Hello,
I’m trying to fine-tune Faster RCNN with the Resnet-50 backend via Torchvision, using some references I have arrived at a getitem call which looks like the following
def __getitem__(self, index: int):
file_name = self.file_names[index]
records = self.data[self.data['file_name'] == file_name]
image = np.array(Image.open(file_name), dtype=np.float32)
image /= 255.0
if self.transform:
image = self.transform(image)
if self.mode != "test":
boxes = records[['xmin', 'ymin', 'xmax', 'ymax']].values
area = (boxes[:, 3] - boxes[:, 1]) * (boxes[:, 2] - boxes[:, 0])
area = torch.as_tensor(area, dtype=torch.float32)
labels = torch.ones((records.shape[0],), dtype=torch.int64)

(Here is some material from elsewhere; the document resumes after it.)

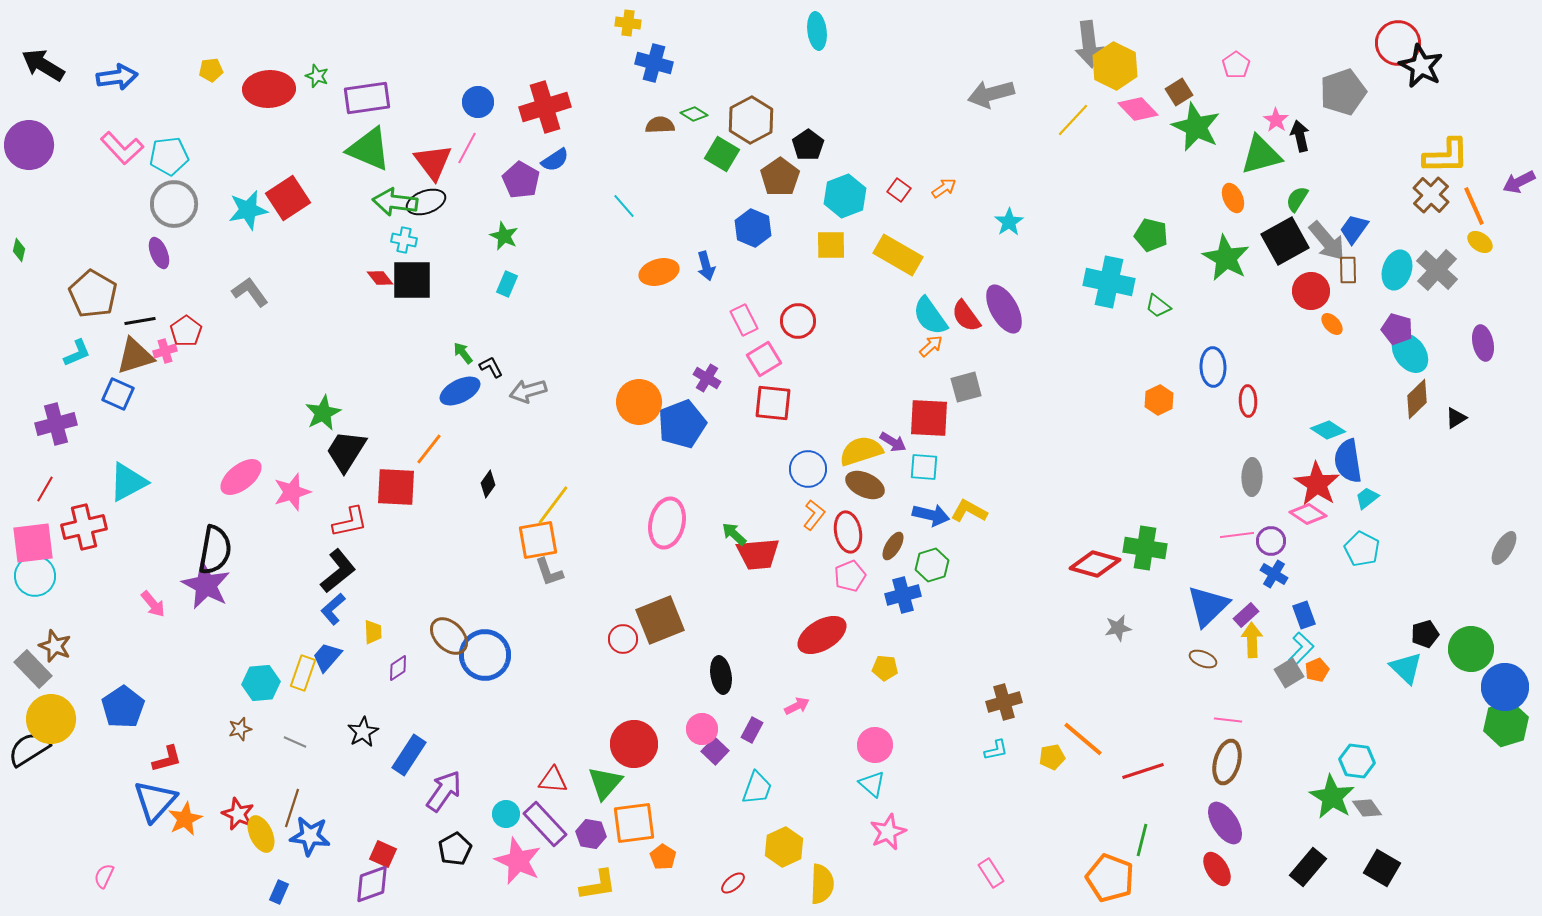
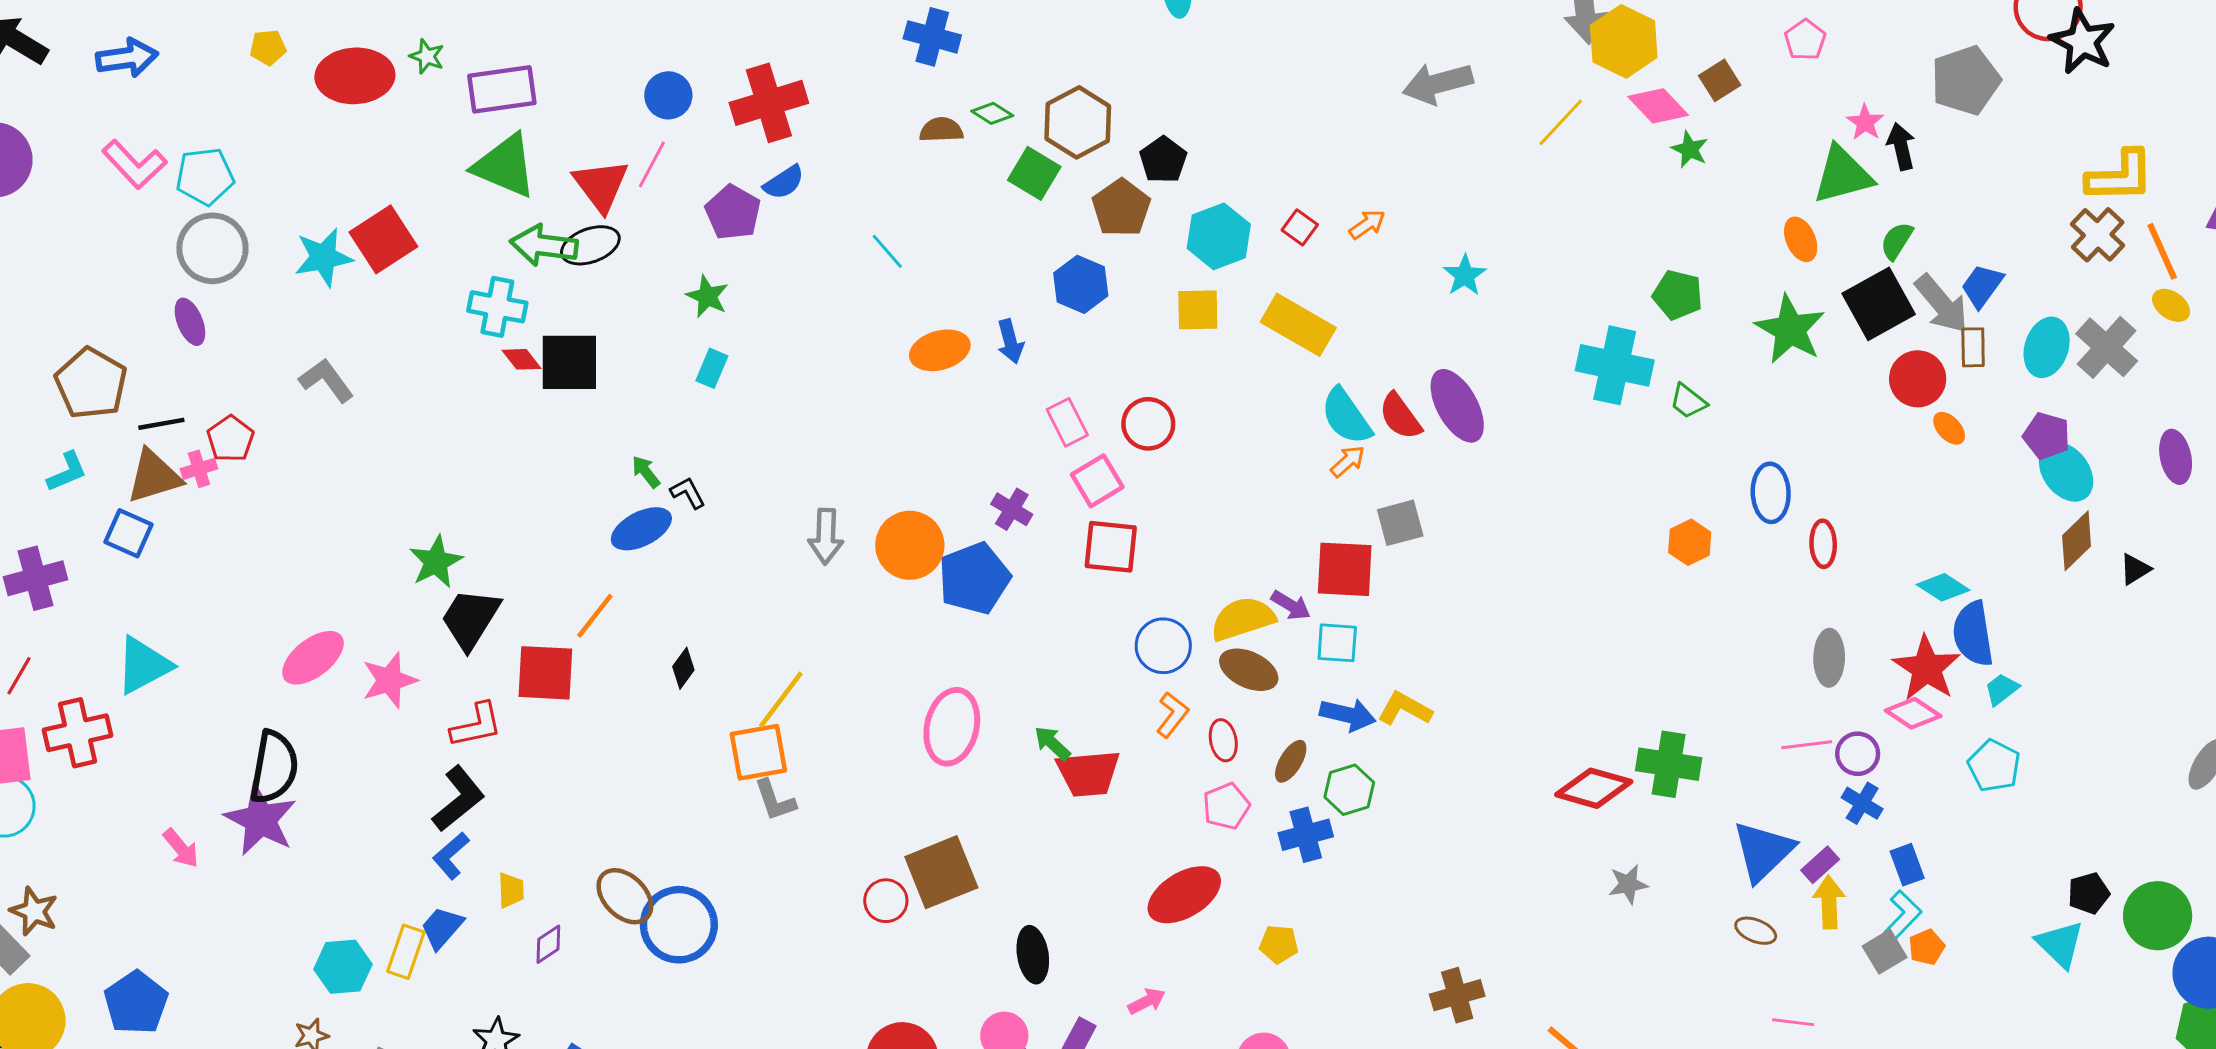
green star: (1196, 127) -> (1690, 149), moved, size x0.5
cyan cross: (404, 240) -> (497, 307), moved, size x1.5
gray arrow: (528, 391) -> (826, 536), moved, turned -72
red ellipse: (848, 532) -> (1223, 740), size x0.7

iscrowd = torch.zeros((records.shape[0],), dtype=torch.int64)
target = {}
target['boxes'] = boxes
target['labels'] = labels
target['image_id'] = torch.tensor([index])
target['area'] = area
target['iscrowd'] = iscrowd
target['boxes'] = torch.stack(list((map(torch.tensor, target['boxes'])))).type(torch.float32)
return image, target, file_name
else:
return image, file_name
This line labels = torch.ones((records.shape[0],), dtype=torch.int64)

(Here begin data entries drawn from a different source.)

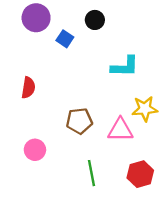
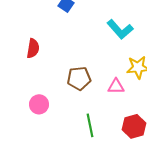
cyan L-shape: (125, 67) -> (120, 29), turned 48
pink triangle: (120, 130) -> (116, 86), size x0.7

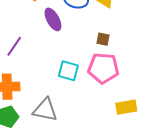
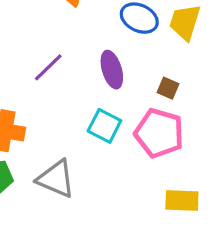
purple ellipse: (53, 19) -> (112, 70), moved
purple line: (14, 46) -> (48, 67), moved

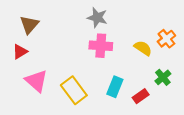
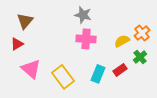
yellow semicircle: (143, 48) -> (122, 41), turned -63
green cross: (163, 77) -> (140, 57), moved
red rectangle: (141, 96) -> (120, 70), moved

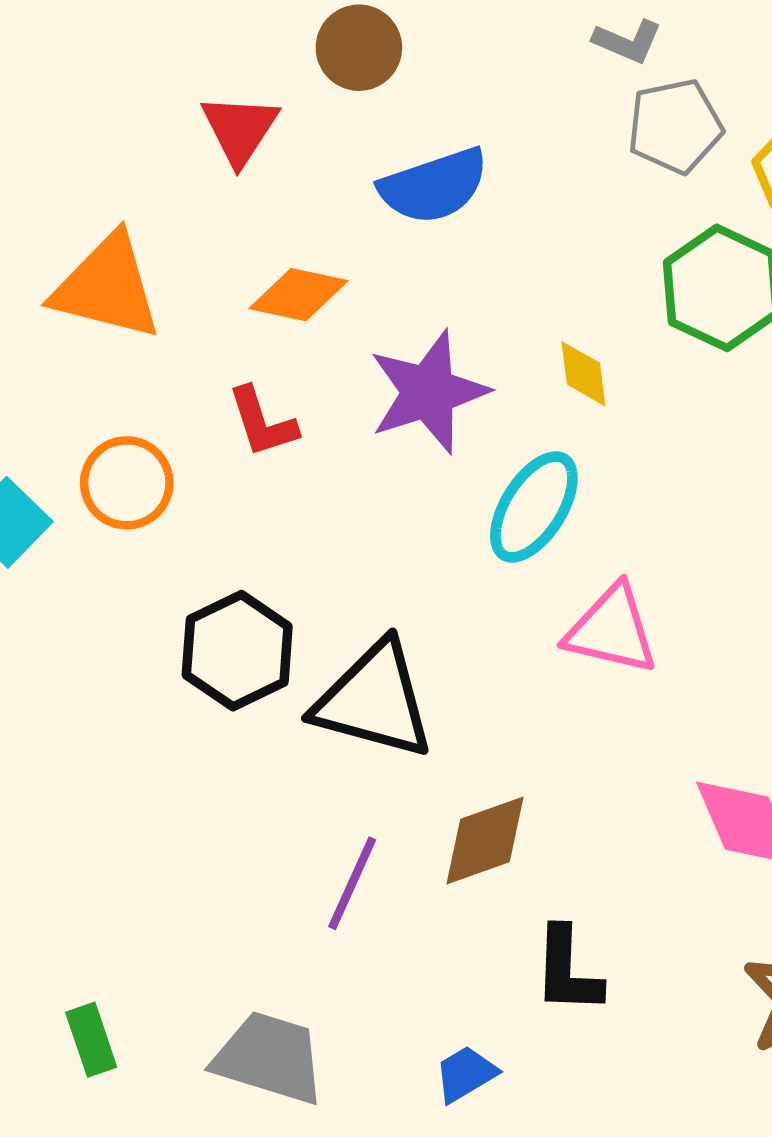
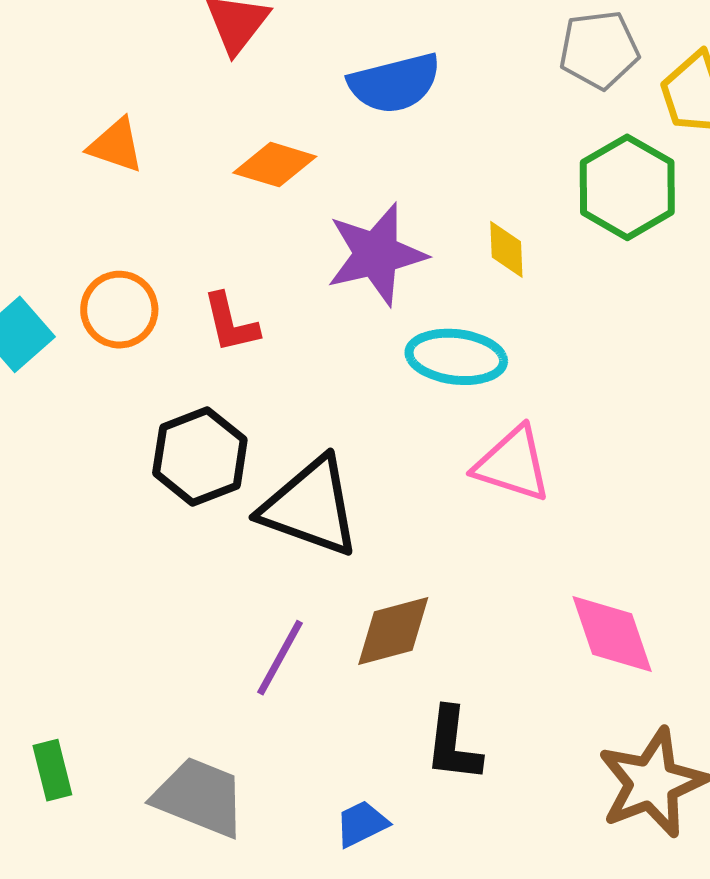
orange triangle: (107, 287) -> (116, 145), size x0.6
red L-shape: (262, 422) -> (231, 323), moved
cyan ellipse: (534, 507) -> (456, 357), turned 60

assumes that there is only one other class and 0 in the case of Faster RCNN is reserved for the Background.
I have a dataset with multiple classes, and I am unable to figure out how to modify and pass the one hot encoded version to train the Faster RCNN model for a a multi-class scenario
Any advice would be great,
Thank you!